Supplied data
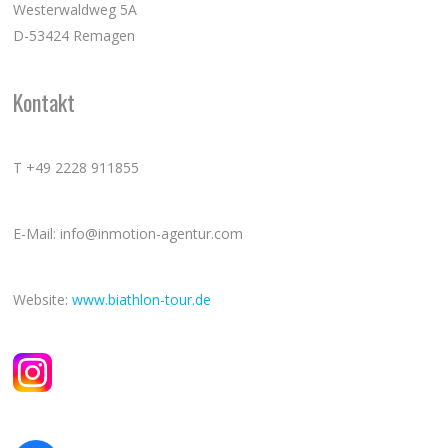
Westerwaldweg 5A
D-53424 Remagen
Kontakt
T +49 2228 911855
E-Mail: info@inmotion-agentur.com
Website:
www.biathlon-tour.de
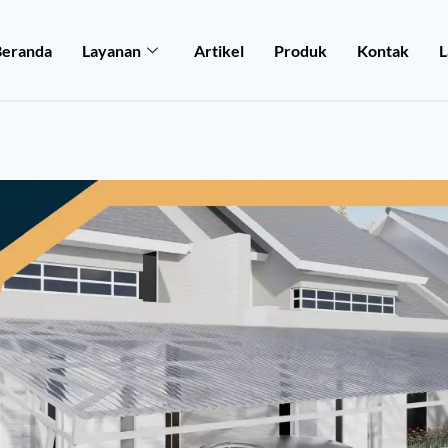
Beranda
Layanan
Artikel
Produk
Kontak
L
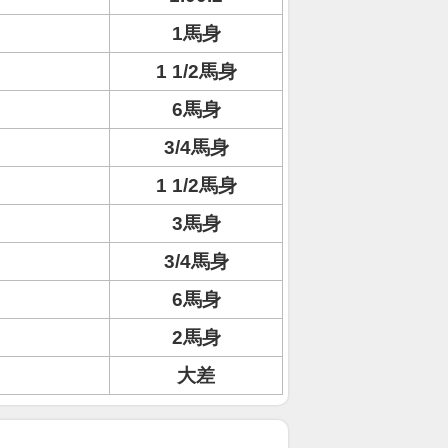
1馬身
1 1/2馬身
6馬身
3/4馬身
1 1/2馬身
3馬身
3/4馬身
6馬身
2馬身
大差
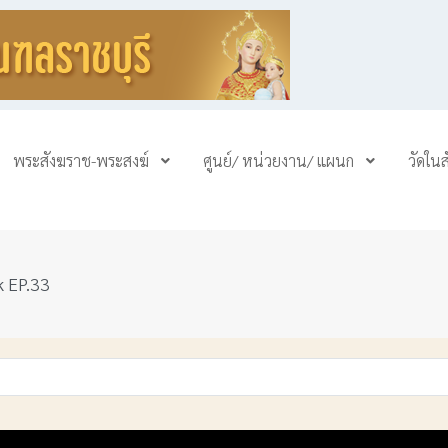
พระสังฆราช-พระสงฆ์
ศูนย์/ หน่วยงาน/ แผนก
วัดใน
k EP.33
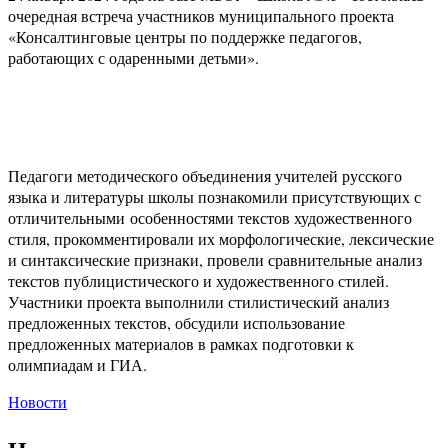
очередная встреча участников муниципального проекта
«Консалтинговые центры по поддержке педагогов,
работающих с одаренными детьми».
Педагоги методического объединения учителей русского
языка и литературы школы познакомили присутствующих с
отличительными особенностями текстов художественного
стиля, прокомментировали их морфологические, лексические
и синтаксические признаки, провели сравнительные анализ
текстов публицистического и художественного стилей.
Участники проекта выполнили стилистический анализ
предложенных текстов, обсудили использование
предложенных материалов в рамках подготовки к
олимпиадам и ГИА.
Новости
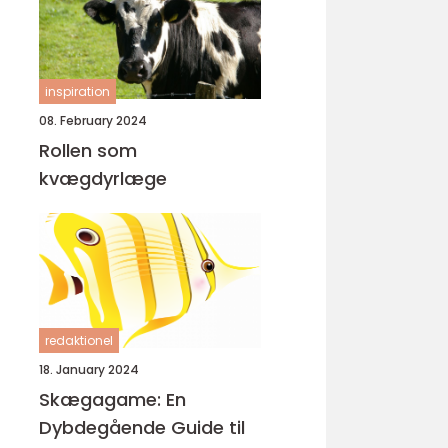
inspiration
08. February 2024
Rollen som
kvægdyrlæge
redaktionel
18. January 2024
Skægagame: En
Dybdegående Guide til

Task directions
Return only the number of lines in the listing that contain the string "анализ".

Solution for this exercise
2